“You can’t throw pies in comedies anymore!”
Laurel and Hardy’s “The Battle of the Century” didn’t immediately rehabilitate the pie fight in Hollywood at the end of 1927. But here are three data points that show the trope moving back to acceptance, if never full respectability.
This movie survives in a German print, in loose footage, and in the Weiss Brothers Collection at UCLA. I’m guessing at the date based on the apparent age of Bobby Nelson, between his waifish appearances in “The Doughboy” (1926), “Sunshine of Paradise Alley” (1926), and “Perils of the Jungle“ (1927) and his post-haircut westerns.
The only title I’ve found linked to this footage is “Bobby’s Pie Fight”—“Bobby’s Kuchenschlacht” in Germany and “Il combattimento di Bobby” in Italy. However, that title might have been attached when the Weiss brothers recut their 1920s films for television syndication in the series Chuckle Heads.
Unfortunately, the Weiss brothers were near the bottom of the barrel among Hollywood producers. They saved money by skipping such steps as registering copyrights and screening movies for critics. As a result, scholars can’t even say when most of their movies were released. “Bobby’s Pie Fight” has no IMDB listing, so I can’t confirm its original title or date.
Assuming that “Bobby’s Pie Fight” was the title, that shows Artclass believed that subject would attract rather than turn off its target audience. At the same time, the company made sure the pie wagon was crudely labeled “Hokum Pie Co.” to signal to adults that they knew they were slinging an old joke. This pie fight was just for the kids.
Next comes the Our Gang comedy “Shivering Shakespeare,” directed by Anthony Mack in 1929 and released in January 1930 (IMDB; YouTube; Lucky Corner; Lord Heath).

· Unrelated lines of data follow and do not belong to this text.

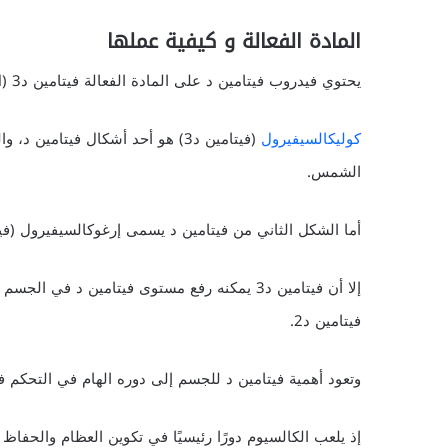
المادة الفعالة و كيفية عملها
يحتوي فيدروب فيتامين د على المادة الفعالة فيتامين د3 (cholecalciferol) بتركيز 2800 وحدة دولية.
كوليكالسيفيرول
(فيتامين د3) هو أحد أشكال فيتام
الشمس.
أما الشكل الثاني من فيتامين د يسمى إرغوكالسيفيرول (فيتامين د2)، ويتواجد بشكل طبيعي في بع
فيتامين د2.
وتعود أهمية فيتامين د للجسم إلى دوره الهام في التحكم 
إذ يلعب الكالسيوم دورًا رئيسيًا في تكوين العظام والحفاظ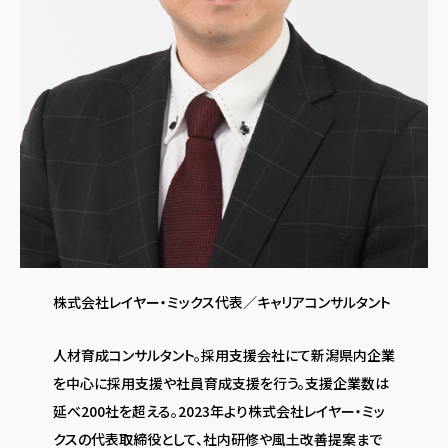
株式会社レイヤー・ミックス代表／キャリアコンサルタント
人材育成コンサルタント。採⽤⽀援会社にて新潟県内企業
を中⼼に採⽤⽀援や社員育成⽀援を行う。⽀援企業数は
延べ200社を超える。2023年より株式会社レイヤー・ミッ
クスの代表取締役として、社内研修や⾵⼟改善提案まで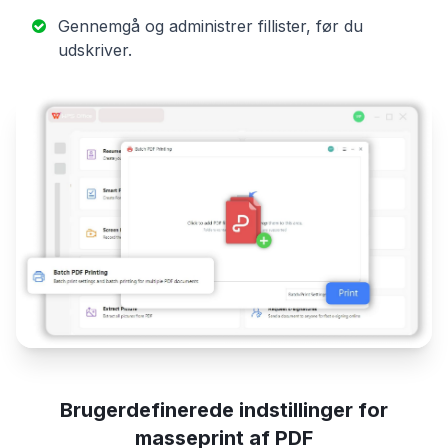
Gennemgå og administrer fillister, før du
udskriver.
Brugerdefinerede indstillinger for
masseprint af PDF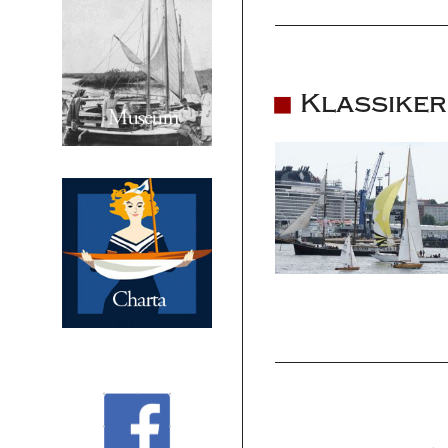
Klassiker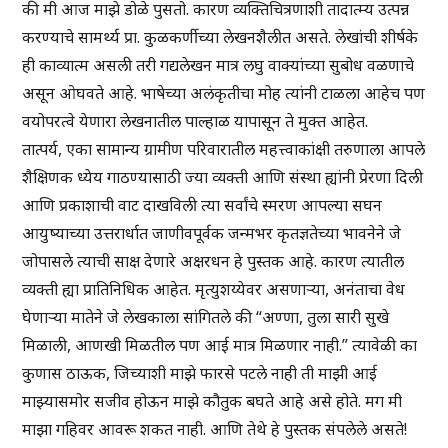
की मी आज माझे डोळे पुसतो. कारण व्यक्तिचित्रणाशी तादात्म्य उत्पन्न
करण्याचे सामर्थ्य प्रा. कुळकर्णीच्या लेखनशैलीत असते. लेखांची शीर्षके
ही काव्यात्म असली तरी गद्यलेखन मात्र लघु वाक्यांच्या सुबोध वळणाचे
असून ओघवते आहे. भाषेच्या अलंकृतीचा मोह त्यांनी टाळला आहेच पण
वयोपरत्वे येणारा लेखनातील पाल्हाळ यापासून ते मुक्त आहेत.
तात्पर्य, एका सामान्य ग्रामीण परिवारातील महत्त्वाकांक्षी तरुणाला आपले
शैक्षिणक ध्येय गाठण्यासाठी ज्या व्यक्ती आणि संस्था ह्यांनी प्रेरणा दिली
आणि प्रकाशाची वाट दाखविली त्या सर्वांचे स्मरण आपल्या सघन
आयुष्याच्या उत्तरार्धात जाणीवपूर्वक जन्मभर कृतज्ञतेच्या भावनेने जे
जोपासले त्याची साक्ष देणारे अक्षरधन हे पुस्तक आहे. कारण त्यातील
व्यक्ती ह्या प्रातिनिधिक आहेत. मृत्युशय्येवर असणाऱ्या, अनंताचा वेध
घेणाऱ्या मातेने जे लेखकाला सांगितले की “अण्णा, तुला सारी सुखे
मिळाली, आणखी मिळतील पण आई मात्र मिळणार नाही.” त्यावेळी का
कुणास ठाऊक, जिच्याशी माझे फारसे पटले नाही ती माझी आई
माझ्यासमोर सजीव होऊन माझे कौतुक बघते आहे असे होते. मग मी
माझा गहिवर आवरू शकत नाही. आणि तेथे हे पुस्तक संपलेले असते!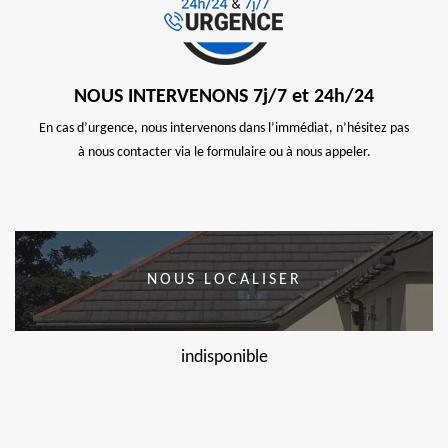
NOUS INTERVENONS 7j/7 et 24h/24
En cas d’urgence, nous intervenons dans l’immédiat, n’hésitez pas
à nous contacter via le formulaire ou à nous appeler.
NOUS LOCALISER
indisponible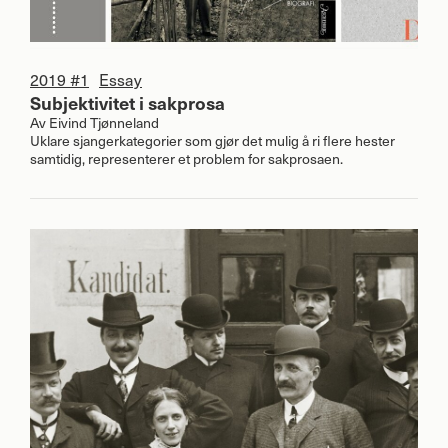
2019 #1
Essay
Subjektivitet i sakprosa
Av
Eivind Tjønneland
Uklare sjangerkategorier som gjør det mulig å ri flere hester
samtidig, representerer et problem for sakprosaen.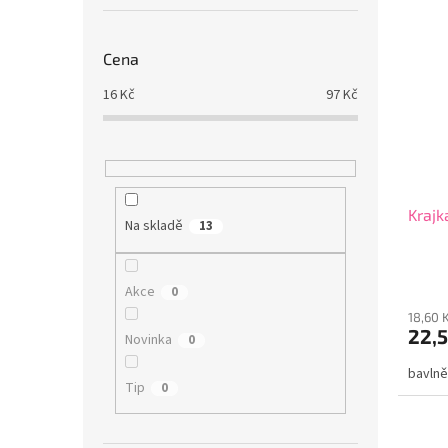
Cena
16
Kč
97
Kč
Krajk
Na skladě
13
Akce
0
18,60 
22,5
Novinka
0
bavlně
Tip
0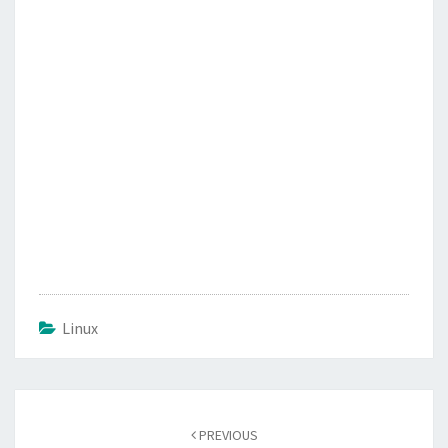
o
r
k
Linux
Post
PREVIOUS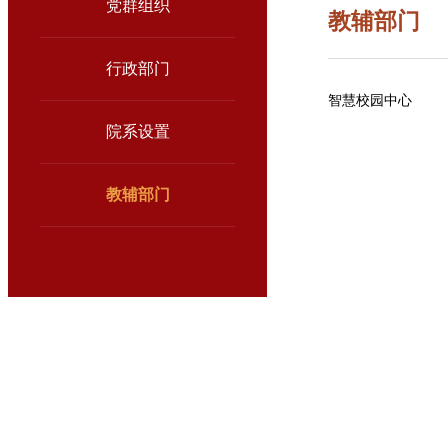
党群组织
教辅部门
行政部门
智慧校园中心
院系设置
教辅部门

Like several other early talking pictures in the series, this was a remix of silent films from a few years before. As in “Stage Fright” (1923), it showed the gang being dragooned into putting on a play set during Nero’s reign. As in “Uncle Tom’s Uncle” (1926), the kids in the audience pelt the kids on the stage with food.

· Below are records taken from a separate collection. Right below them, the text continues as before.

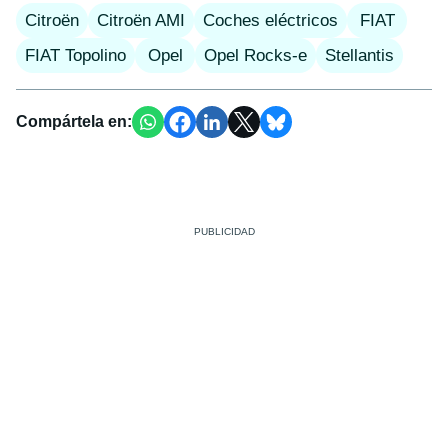
Citroën
Citroën AMI
Coches eléctricos
FIAT
FIAT Topolino
Opel
Opel Rocks-e
Stellantis
Compártela en: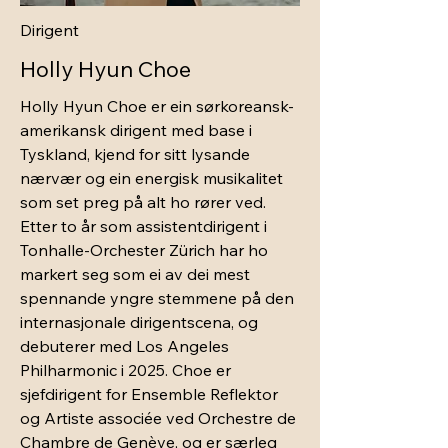
Dirigent
Holly Hyun Choe
Holly Hyun Choe er ein sørkoreansk-
amerikansk dirigent med base i
Tyskland, kjend for sitt lysande
nærvær og ein energisk musikalitet
som set preg på alt ho rører ved.
Etter to år som assistentdirigent i
Tonhalle-Orchester Zürich har ho
markert seg som ei av dei mest
spennande yngre stemmene på den
internasjonale dirigentscena, og
debuterer med Los Angeles
Philharmonic i 2025. Choe er
sjefdirigent for Ensemble Reflektor
og Artiste associée ved Orchestre de
Chambre de Genève, og er særleg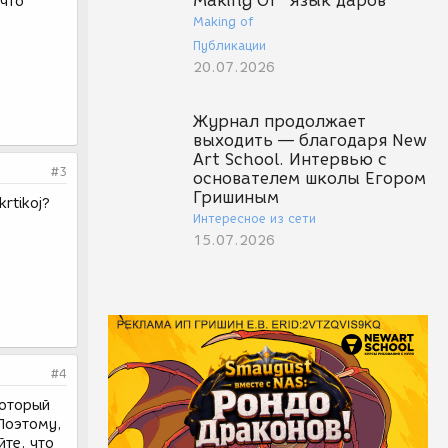
Making Of "Язык даров"
_что
Making of
Публикации
20.07.2026
Журнал продолжает
выходить — благодаря New
Art School. Интервью с
#3
основателем школы Егором
Гришиным
krtikoj?
Интересное из сети
15.07.2026
#4
который
 Поэтому,
те, что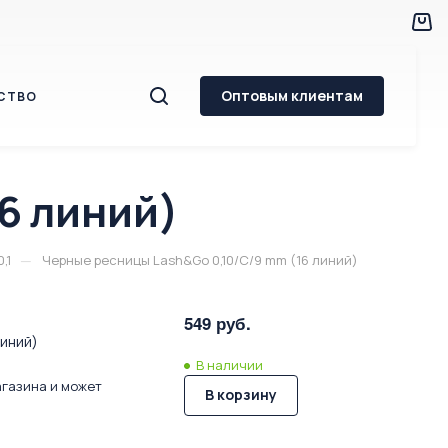
Оптовым клиентам
СТВО
6 линий)
—
,1
Черные ресницы Lash&Go 0,10/C/9 mm (16 линий)
549 руб.
линий)
В наличии
агазина и может
В корзину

“Uncle Tom’s Uncle” (and its direct remake, “Spanky” [1932]) showed the audience throwing vegetables. For “Shivering Shakespeare,” in contrast, the theatergoers are supplied with two booths full of pies, apparently from a fundraising bake sale. Furthermore, that audience includes both kids (rowdies led by Jack McHugh) and dignified-looking adults.
The result is a pie fight much like “The Battle of the Century”—the first in a talking picture, some scholars posit. As in that earlier Roach studio film, there’s a gradual build-up of pie-throwing, trying to make the action meaningful instead of just messy. Mack filmed some of that action in slow motion, leaving those shots with no sound. The result isn’t entirely satisfactory, but five years earlier no respected studio would have even tried such hokum.

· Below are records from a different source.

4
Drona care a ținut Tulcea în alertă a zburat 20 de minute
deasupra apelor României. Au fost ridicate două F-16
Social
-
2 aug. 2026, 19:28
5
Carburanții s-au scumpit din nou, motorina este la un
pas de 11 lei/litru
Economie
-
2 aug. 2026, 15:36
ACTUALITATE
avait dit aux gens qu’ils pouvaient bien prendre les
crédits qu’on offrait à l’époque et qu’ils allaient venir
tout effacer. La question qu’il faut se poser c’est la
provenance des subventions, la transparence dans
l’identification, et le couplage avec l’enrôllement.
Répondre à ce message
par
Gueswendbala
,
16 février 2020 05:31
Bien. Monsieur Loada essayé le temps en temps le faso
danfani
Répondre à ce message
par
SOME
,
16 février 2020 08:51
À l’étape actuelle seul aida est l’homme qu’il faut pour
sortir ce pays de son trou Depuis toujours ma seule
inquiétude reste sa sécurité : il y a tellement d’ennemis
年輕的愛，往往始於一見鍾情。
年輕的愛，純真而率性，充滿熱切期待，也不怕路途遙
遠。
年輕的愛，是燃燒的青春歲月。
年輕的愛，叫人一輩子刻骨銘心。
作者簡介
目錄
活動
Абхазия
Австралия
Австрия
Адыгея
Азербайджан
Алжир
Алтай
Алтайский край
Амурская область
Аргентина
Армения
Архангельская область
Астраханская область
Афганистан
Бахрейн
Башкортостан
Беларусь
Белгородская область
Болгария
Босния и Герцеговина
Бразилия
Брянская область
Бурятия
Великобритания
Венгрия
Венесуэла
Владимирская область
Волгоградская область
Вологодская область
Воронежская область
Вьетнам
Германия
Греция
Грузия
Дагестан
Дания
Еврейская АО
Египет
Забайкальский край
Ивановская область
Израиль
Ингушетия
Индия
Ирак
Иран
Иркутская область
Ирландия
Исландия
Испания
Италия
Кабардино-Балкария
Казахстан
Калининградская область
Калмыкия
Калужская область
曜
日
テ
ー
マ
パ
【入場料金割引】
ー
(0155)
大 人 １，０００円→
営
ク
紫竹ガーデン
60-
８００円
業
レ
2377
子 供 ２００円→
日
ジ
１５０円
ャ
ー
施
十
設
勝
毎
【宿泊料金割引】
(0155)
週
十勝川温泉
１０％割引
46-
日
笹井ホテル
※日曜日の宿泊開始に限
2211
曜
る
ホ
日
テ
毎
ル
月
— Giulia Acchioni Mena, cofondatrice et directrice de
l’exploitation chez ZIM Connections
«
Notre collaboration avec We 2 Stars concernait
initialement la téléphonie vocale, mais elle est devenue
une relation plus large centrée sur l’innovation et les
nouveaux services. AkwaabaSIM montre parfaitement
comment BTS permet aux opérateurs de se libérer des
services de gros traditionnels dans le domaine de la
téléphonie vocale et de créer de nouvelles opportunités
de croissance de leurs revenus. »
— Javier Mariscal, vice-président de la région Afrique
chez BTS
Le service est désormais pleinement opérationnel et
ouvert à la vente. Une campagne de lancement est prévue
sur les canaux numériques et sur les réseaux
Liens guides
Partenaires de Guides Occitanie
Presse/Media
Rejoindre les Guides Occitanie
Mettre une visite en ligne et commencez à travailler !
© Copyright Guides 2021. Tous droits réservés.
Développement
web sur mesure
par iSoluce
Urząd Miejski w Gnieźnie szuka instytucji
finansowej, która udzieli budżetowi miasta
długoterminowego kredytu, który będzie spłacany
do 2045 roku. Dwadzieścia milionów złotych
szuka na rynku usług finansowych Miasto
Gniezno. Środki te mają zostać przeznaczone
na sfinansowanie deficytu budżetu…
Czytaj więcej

Finally, in 1931 Educational Films released “The Lure of Hollywood,” part of the Hollywood Girls series (IMDB; YouTube). These were definitely movies about and for adults, not children.
In “The Lure of Hollywood” a mix-up leads a young studio props man to think that a movie star is hitting on his hopeful-starlet girlfriend. During the filming of a big musical number on the theme of custard pies, therefore, the props man throws a pie at the movie star. That devolves into a pie fight, the two cameras still rolling.
A studio executive bustles onto the set and shouts: “You can’t throw pies in comedies anymore! The public won’t laugh at it.” That was, of course, the standard wisdom of movie makers and critics for a decade from the late 1910s to the late 1920s.
The film’s heroines leave Los Angeles in a cheap used car, their Hollywood dreams in ruins. But then the studio staff views the rushes from that supposedly ruined scene. The screening room erupts in laughter. The same executive says: “That’s the funniest thing we’ve ever photographed. We should have gone in for that pie-throwing long ago!”
Pie-throwing thus appears restored to its status as a Hollywood gag—a classic gag, in fact. Being able to depict that turnaround was undoubtedly gratifying for the director of “The Lure of Hollywood”: credited as William Goodrich, that was actually the Keystone veteran Roscoe “Fatty” Arbuckle.